When news of AT&T's acquisition of T-Mobile USA broke on Sunday, the immediate reaction among progressives was one of dismay.
"Don't believe the hype: There is nothing about having less competition that will benefit wireless consumers," said S. Derek Turner, research director of the open communications advocacy group Free Press, in a statement. Other progressive consumer groups, including the Consumer Federation of America and the Center for Digital Democracy, were also quick to issue statements denouncing the deal, which, if approved, would create the country's largest cellular carrier.
However, one progressive group cheered the merger: the Communication Workers of America, a labor union whose more than 500,000 members include 150,000 AT&T employees.
"[Union members] in the U.S. will welcome this news since of all the possible partners, AT&T will mean better employment security and a management record of full neutrality toward union membership and a bargaining voice," CWA President Larry Cohen said in a statement shortly after the merger was announced. "For T-Mobile USA workers who want a voice in their workplace, this acquisition can provide a fresh start with T-Mobile management."
For over a decade, CWA has been trying to organize T-Mobile's 26,000 workers. (The American Prospect covered CWA's organizing campaign back in our November issue.) However, CWA alleges that T-Mobile has engaged in heavy-handed anti-union intimidation tactics that have prevented workers from joining a union.
"When we tried to organize a call center in Maine, they just stopped us dead in our tracks with just a brutal intimidation campaign," said New England Area CWA Local 1440 President Don Trementozzi. "They called the police on our organizers when they visited the workplace. They threatened to fire people who supported the union. It was just impossible to get an organizing committee going there."
At AT&T, the Communication Workers of America have succeeded over the decades in winning concessions from management, including an easier path to organizing and a neutrality agreement that would prevent the company from interfering with union drives.
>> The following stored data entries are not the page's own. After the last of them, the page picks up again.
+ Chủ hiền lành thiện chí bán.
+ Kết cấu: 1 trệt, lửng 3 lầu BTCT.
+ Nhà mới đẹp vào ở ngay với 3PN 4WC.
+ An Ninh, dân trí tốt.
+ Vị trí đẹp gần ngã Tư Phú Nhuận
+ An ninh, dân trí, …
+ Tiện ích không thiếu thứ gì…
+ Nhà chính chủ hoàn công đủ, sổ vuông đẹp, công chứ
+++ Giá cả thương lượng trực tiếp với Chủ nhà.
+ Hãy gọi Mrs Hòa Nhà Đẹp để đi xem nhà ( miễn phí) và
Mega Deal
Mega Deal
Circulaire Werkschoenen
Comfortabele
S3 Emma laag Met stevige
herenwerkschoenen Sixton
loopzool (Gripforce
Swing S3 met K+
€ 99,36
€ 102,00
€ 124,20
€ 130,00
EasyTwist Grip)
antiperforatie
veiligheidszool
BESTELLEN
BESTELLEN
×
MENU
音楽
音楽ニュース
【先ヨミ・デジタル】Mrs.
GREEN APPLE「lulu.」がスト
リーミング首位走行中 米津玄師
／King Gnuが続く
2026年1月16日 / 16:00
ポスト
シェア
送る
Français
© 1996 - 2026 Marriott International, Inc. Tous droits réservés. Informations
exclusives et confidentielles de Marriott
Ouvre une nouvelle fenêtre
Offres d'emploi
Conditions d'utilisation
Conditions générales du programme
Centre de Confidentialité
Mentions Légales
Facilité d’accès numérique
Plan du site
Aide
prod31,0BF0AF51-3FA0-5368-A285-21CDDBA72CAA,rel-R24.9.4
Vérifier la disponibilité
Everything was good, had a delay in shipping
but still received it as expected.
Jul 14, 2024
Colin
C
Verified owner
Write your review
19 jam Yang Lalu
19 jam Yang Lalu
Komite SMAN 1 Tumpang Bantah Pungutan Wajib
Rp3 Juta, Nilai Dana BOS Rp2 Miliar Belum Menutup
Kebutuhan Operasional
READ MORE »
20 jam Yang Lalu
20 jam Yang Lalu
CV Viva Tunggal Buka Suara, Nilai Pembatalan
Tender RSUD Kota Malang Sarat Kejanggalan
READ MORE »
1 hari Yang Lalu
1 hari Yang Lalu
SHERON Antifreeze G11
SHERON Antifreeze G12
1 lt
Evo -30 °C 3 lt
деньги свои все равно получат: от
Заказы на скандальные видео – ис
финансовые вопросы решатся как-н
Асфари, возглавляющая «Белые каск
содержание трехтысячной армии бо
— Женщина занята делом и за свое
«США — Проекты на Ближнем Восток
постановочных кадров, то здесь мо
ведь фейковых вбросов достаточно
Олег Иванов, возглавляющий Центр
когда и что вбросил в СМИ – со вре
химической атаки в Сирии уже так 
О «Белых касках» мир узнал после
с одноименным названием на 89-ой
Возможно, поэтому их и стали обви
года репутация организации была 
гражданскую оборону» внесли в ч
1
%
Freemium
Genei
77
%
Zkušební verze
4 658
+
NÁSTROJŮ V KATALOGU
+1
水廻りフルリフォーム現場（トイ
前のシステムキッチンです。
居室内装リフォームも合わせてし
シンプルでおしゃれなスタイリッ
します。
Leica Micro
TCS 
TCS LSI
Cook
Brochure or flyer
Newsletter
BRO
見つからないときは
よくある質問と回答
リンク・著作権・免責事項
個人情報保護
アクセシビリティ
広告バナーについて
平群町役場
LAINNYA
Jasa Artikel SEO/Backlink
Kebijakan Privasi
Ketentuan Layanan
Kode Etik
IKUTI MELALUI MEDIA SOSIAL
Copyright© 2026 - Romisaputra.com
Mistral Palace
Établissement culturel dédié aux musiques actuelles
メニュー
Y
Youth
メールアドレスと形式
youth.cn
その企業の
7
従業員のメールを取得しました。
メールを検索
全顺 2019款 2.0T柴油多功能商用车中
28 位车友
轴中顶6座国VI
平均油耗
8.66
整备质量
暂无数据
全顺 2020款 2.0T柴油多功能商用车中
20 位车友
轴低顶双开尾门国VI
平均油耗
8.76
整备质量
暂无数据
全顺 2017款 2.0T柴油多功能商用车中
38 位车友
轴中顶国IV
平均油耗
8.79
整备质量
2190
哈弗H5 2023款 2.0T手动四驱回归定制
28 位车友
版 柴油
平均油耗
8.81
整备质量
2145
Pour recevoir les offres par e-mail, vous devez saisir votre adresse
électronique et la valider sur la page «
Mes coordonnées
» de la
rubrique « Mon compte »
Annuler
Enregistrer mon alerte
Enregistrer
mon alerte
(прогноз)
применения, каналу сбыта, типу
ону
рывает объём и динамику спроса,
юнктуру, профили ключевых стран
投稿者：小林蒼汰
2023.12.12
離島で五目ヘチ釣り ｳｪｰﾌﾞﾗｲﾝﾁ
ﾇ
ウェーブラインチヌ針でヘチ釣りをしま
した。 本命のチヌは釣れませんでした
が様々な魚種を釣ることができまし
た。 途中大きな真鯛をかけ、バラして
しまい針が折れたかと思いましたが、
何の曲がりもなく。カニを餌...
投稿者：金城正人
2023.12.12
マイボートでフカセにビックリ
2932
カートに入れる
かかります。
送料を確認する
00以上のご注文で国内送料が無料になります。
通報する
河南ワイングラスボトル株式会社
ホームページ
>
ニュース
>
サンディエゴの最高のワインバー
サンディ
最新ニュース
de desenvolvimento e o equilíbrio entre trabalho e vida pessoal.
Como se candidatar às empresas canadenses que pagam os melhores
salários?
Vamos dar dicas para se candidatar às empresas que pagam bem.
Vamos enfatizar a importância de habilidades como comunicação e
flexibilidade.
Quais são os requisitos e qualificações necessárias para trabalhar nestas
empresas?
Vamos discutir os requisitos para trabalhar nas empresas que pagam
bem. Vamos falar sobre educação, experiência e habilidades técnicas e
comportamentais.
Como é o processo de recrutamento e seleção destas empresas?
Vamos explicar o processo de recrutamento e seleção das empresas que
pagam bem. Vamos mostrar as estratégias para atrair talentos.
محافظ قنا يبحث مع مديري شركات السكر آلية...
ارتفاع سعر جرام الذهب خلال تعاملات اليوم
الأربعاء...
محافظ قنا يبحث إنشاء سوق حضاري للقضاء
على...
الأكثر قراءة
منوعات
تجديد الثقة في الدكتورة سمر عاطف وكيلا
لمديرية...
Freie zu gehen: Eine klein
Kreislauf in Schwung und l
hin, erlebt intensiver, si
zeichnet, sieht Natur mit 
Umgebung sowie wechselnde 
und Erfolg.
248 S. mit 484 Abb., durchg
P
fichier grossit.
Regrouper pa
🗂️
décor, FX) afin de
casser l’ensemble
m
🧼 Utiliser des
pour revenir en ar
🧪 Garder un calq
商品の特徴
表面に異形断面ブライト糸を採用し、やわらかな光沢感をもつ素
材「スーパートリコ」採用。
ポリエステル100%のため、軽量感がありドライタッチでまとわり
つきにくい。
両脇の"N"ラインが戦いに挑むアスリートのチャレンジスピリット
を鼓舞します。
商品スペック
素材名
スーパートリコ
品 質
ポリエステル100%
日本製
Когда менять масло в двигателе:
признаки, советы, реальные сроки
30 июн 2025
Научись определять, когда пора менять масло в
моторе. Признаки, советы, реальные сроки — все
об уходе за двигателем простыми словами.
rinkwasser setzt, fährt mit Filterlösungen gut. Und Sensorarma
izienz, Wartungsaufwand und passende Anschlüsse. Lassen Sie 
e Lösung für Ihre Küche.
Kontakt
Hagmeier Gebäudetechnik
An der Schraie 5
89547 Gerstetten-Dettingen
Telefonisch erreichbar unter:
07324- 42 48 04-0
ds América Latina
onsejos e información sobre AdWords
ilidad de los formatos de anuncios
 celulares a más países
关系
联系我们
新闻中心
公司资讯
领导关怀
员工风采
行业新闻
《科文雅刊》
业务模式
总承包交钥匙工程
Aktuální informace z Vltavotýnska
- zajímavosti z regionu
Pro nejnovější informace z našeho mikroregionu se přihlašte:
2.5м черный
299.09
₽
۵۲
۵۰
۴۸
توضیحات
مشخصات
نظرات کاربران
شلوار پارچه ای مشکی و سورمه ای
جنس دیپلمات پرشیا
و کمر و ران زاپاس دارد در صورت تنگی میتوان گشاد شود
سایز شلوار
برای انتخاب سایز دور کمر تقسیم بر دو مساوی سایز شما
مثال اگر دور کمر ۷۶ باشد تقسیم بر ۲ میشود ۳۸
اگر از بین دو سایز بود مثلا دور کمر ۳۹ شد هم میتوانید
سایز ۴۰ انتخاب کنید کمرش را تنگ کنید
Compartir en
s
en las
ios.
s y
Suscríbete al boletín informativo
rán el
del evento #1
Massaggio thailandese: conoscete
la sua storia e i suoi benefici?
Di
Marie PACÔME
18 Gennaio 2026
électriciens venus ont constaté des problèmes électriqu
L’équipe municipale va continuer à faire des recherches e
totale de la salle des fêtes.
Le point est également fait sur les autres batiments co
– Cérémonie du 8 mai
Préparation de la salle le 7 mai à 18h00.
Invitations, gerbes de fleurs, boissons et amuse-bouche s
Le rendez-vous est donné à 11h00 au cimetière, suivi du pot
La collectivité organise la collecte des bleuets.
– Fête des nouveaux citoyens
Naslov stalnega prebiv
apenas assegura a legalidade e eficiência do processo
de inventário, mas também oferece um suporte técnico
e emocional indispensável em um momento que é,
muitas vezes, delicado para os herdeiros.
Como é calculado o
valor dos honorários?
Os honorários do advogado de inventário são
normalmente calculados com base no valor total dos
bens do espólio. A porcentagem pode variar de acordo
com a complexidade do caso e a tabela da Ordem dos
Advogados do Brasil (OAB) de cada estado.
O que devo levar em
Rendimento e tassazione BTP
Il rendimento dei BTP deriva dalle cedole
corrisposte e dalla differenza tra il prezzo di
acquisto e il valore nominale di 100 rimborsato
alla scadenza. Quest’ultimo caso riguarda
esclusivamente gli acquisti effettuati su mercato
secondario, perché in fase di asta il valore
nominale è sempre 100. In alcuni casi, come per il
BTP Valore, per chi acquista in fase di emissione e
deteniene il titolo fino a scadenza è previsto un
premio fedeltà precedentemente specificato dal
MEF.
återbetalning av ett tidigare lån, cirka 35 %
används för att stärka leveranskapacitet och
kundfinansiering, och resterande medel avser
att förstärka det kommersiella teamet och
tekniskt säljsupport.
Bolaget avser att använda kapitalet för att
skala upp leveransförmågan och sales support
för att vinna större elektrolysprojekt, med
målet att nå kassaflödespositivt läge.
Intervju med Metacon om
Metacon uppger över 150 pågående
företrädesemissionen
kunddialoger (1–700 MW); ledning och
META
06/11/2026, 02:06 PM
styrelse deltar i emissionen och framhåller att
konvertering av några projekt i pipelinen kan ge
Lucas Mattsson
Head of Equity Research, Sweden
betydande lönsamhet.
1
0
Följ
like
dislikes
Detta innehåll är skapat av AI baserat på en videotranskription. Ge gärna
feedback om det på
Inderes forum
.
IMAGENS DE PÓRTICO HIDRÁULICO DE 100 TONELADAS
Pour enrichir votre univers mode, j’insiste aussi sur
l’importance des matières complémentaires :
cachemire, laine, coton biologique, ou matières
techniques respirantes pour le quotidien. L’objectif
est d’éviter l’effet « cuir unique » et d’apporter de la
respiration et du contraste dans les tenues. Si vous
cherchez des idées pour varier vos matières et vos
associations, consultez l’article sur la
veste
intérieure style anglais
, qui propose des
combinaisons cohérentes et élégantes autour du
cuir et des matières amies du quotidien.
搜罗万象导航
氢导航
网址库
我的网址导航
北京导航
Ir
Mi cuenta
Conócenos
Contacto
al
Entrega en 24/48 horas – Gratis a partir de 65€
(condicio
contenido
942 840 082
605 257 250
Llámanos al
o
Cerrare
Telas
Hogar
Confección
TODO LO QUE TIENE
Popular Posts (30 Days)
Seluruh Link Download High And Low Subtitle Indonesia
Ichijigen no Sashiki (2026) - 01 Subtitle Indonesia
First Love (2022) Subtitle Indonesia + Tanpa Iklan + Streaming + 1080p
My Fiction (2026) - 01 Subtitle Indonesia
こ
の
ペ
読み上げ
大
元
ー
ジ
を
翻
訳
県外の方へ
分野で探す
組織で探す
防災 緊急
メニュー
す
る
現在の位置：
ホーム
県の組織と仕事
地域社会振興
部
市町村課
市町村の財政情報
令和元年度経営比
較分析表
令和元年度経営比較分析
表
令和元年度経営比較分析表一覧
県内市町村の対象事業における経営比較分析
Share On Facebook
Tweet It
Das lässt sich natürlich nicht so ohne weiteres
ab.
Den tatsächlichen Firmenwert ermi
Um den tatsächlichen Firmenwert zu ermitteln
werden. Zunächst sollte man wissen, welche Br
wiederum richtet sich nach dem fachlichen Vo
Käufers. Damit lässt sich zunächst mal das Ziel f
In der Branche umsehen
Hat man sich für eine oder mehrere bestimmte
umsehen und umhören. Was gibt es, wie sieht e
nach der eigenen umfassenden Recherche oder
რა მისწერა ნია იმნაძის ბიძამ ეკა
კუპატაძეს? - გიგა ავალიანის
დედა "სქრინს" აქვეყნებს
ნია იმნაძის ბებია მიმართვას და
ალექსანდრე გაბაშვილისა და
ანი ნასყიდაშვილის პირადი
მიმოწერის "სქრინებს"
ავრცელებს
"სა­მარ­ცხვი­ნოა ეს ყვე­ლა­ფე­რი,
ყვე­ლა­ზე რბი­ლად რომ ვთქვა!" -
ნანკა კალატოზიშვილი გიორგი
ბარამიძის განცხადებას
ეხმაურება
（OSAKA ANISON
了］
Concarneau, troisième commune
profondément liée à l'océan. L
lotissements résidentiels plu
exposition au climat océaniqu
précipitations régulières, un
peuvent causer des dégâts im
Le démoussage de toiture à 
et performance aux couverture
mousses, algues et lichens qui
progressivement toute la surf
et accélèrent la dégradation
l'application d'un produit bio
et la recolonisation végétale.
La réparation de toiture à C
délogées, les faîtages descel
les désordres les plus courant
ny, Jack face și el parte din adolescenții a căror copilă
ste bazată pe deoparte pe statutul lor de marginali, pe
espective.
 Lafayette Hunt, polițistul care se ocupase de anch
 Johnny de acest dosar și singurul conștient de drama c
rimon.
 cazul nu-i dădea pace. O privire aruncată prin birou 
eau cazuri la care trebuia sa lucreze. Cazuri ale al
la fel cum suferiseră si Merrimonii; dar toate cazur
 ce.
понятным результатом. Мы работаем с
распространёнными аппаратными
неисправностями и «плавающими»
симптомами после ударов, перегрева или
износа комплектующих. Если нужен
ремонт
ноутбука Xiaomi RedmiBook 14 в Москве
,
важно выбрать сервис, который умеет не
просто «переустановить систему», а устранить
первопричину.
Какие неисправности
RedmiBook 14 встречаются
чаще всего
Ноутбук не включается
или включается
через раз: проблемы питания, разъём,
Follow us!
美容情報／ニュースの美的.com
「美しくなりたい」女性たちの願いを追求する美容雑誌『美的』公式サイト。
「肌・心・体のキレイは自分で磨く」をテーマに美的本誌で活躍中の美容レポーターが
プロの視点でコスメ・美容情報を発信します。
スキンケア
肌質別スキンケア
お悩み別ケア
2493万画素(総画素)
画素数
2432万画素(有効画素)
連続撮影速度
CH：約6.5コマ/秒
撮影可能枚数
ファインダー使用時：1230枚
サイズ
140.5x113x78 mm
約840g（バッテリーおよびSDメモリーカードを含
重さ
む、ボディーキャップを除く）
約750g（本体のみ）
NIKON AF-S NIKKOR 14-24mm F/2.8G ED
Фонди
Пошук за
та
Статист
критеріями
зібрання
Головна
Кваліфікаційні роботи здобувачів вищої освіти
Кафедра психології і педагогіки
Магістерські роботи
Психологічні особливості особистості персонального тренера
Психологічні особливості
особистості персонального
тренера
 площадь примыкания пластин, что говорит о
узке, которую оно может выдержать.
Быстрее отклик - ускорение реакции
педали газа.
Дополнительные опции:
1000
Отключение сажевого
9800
If past is prologue, the new AT&T umbrella could be good news for T-Mobile workers.
"When Unicel sold to AT&T, we were able to successfully organize Unicel workers, who had been trying to organize for years, in just 90 days and get them into the contract right away," said Trementozzi. "It's unheard of in the labor movement to organize workers and get them a contract in 90 days, but with the neutrality agreement we were able to do it. It was almost pathetic how easy it was."
The opportunity to organize T-Mobile using a similar neutrality agreement could be a great boon to CWA, which has lost nearly 50,000 members since the recession began in 2007. It could also benefit unions nationwide.
"If heavily unionized AT&T didn't buy T-Mobile, it would be tough for AT&T to compete against non-union Verizon, who had gained a greater market share," said Trementozzi. "If T-Mobile had sold to non-union Sprint, it would have made the situation even worse for AT&T. Now, at least a union company like AT&T can compete against Verizon and not drive unions totally out of the telecom industry."
Some progressive consumer advocates disagree, arguing that unions are putting their own self-interest above the interests of consumers and the country's economic well-being.
"It may create more dues-paying members for CWA, but does it mean it's good for overall job market and the country?" asked Free Press political adviser Joel Kelsey. "Mergers almost always result in layoffs."
This is not the first time CWA has sided with telecoms and upset progressives. Over the summer, progressive groups blasted CWA for endorsing the compromise position of the FCC on net neutrality.
But unions counter all of these charges by arguing that consumer advocacy groups are not properly balancing consumers' rights with the need to build a movement for workers' rights. "We think it's important to put the workers' rights issue on their agenda and into their analysis of positions," said CWA Senior Director of Collective Bargaining and Technology George Kohl. "The future of the labor movement is at stake ... and the strength of the progressive movement as a result."